Upgrading vSAN stretched cluster to versions 7.0U2 or 7.0U2 ep1 may cause multiple ESXi Hosts to PSOD
search cancel

Upgrading vSAN stretched cluster to versions 7.0U2 or 7.0U2 ep1 may cause multiple ESXi Hosts to PSOD

book

Article ID: 326684

calendar_today

Updated On:

Products

VMware vSAN

Issue/Introduction

Symptoms:
  • On upgrading vSAN Stretched Cluster to 7.0 U2 or 7.0 U2 EP 1, you may see a PSOD on one or multiple ESXi Hosts.
  • You see a backtrace similar to:
Version Details: VMware ESXi 7.0.2 build-17867351
Panic Details: Crash at 2021-07-06T10:10:17.871Z on CPU 17 running world 2098593 - VSAN_0x431b35e70440_Owner.

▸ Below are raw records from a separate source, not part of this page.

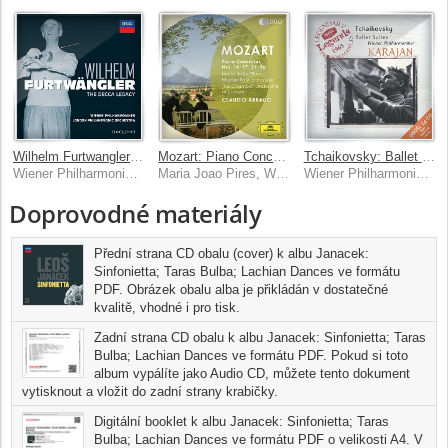
Wilhelm Furtwangler - The Decca Legacy
Mozart: Piano Concertos Nos.14, 17, 21 & 26
Tchaikovsky: Ballet Suites
Wiener Philharmoniker, London Philharmonic Orchestra, Wilhelm Furtwangler
Maria Joao Pires, Wiener Philharmoniker, Chamber Orchestra of Europe
Wiener Philharmoniker, Herbert von Karajan
Doprovodné materiály
Přední strana CD obalu (cover) k albu Janacek:
Sinfonietta; Taras Bulba; Lachian Dances ve formátu
PDF. Obrázek obalu alba je přikládán v dostatečné
kvalitě, vhodné i pro tisk.
Zadní strana CD obalu k albu Janacek: Sinfonietta; Taras
Bulba; Lachian Dances ve formátu PDF. Pokud si toto
album vypálíte jako Audio CD, můžete tento dokument
vytisknout a vložit do zadní strany krabičky.
Digitální booklet k albu Janacek: Sinfonietta; Taras
Bulba; Lachian Dances ve formátu PDF o velikosti A4. V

VMK Uptime:0:22:21:24.798
Panic Message: @BlueScreen: #PF Exception 14 in world 2098593:VSAN_0x431b3 IP 0x420011e3f8fb addr 0x18
Backtrace:
  0x45391fb9be50:[0x420011e3f8fb][email protected]#0.0.0.1+0x4b stack: 0xaf44e1e870e6, 0x420010103fa7, 0x45b9b1006840, 0x420011e66452, 0x0
  0x45391fb9bec0:[0x420011df03bc][email protected]#0.0.0.1+0xbd stack: 0x45391fb9bf40, 0x420011923bfc, 0x0, 0x0, 0x431b35e705d8
  0x45391fb9bee0:[0x420011923bfb][email protected]#0.0.0.1+0x570 stack: 0x431b35e705d8, 0x8, 0x0, 0x0, 0xaf44e1e7e49a
  0x45391fb9bf90:[0x420010119158]vmkWorldFunc@vmkernel#nover+0x49 stack: 0x420010119154, 0x0, 0x45390a121140, 0x45391fba1000, 0x45390a121140
  0x45391fb9bfe0:[0x420010381ead]CpuSched_StartWorld@vmkernel#nover+0x86 stack: 0x0, 0x4200100c2c24, 0x0, 0x0, 0x0
  0x45391fb9c000:[0x4200100c2c23]Debug_IsInitialized@vmkernel#nover+0xc stack: 0x0, 0x0, 0x0, 0x0, 0x0



Environment

VMware vSAN 7.0.x

Cause

In rare scenarios, it is possible for multiple ESXi Hosts to crash while performing an on-disk format version (DFC) upgrade on a stretched cluster. This PSOD is most likely to occur if the witness ESXi Host was replaced during the upgrade process and DFC was run shortly after. This could trigger a race between DFC and witness replacement workflow.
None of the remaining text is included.